Real life is a rich source of inspiration for many writers. Still, fiction shouldn’t be a mirror of reality. As Alex Steele writes in Writing Fiction, “Fiction demands better storytelling than real life.” Your job, then, is to find the compelling elements of the real life experience and to use the elements of craft to create shape, tension and momentum. Below are a few ideas you might try when fictionalizing from real life experience.
Take only two or three elements from the real life event or character that intrigues you. Let’s say you’ve been stunned by witnessing an outburst at a rehearsal dinner the night before a wedding and you see the potential for a story. Choose just a few elements that stand out to you as particularly interesting: the fresh black eye on the bride’s ex-boyfriend who crashed the dinner, the bridesmaids snickering behind their hands next to the shocked, tearful bride, and the bar tender coming from behind the bar to console the bride when no one else did. Fictionalize from there. That fresh black eye might be on the father of the bride instead of the ex-boyfriend. Perhaps the bride’s closest friend has barged in instead of an ex. The groom in your story might cower near the door when, in reality, the real groom missed out on the show because he was in the bathroom. Focusing on only a few details that were resonate for you will allow you to keep the spirit of the moment as you experienced it, but also free you up to fictionalize.

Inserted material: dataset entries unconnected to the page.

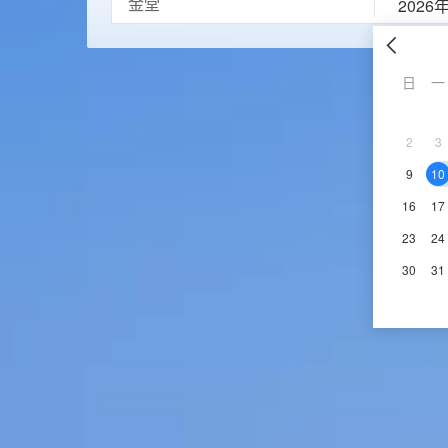
2026
日
一
2
3
9
10
16
17
23
24
30
31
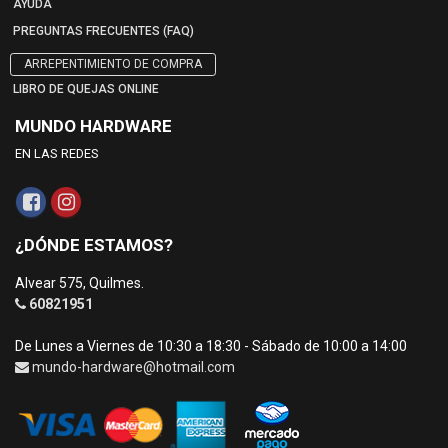
AYUDA
PREGUNTAS FRECUENTES (FAQ)
ARREPENTIMIENTO DE COMPRA
LIBRO DE QUEJAS ONLINE
MUNDO HARDWARE
EN LAS REDES
¿DÓNDE ESTAMOS?
Alvear 575, Quilmes.
60821951
De Lunes a Viernes de 10:30 a 18:30 - Sábado de 10:00 a 14:00
mundo-hardware@hotmail.com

You might stay closer to the real life event and let the action in your fiction unfold similarly, but fictionalize more deeply in characterization. You may have witnessed that outburst at the rehearsal dinner as a close friend of the bride. You could imagine that scene from the perspective of someone else—either real or imagined. This will require character development. The act of burrowing into a new perspective will help you craft an individual character, one separate from what you may know about the real person it is based on. Don’t be shy about taking liberties here. If you try to stay true to the real person, you’ll take away your freedom to flesh out the perspective and character in a meaningful way.
You might take the witnessed moment and situate it within a larger story. That moment of the rehearsal dinner might compliment a story of a man disenchanted with his bachelorhood and trying to make a current relationship more meaningful and important than it really is to him. How that character processes what he observes at the dinner can have a profound impact on how he thinks about—and acts on—his own current affairs.
Life can offer up some wonderful moments, characters, and details for fiction. It’s important to not feel beholden to real life, though. Give yourself the freedom to invent, so that real life experiences do not hinder your work, but rather support and inform it.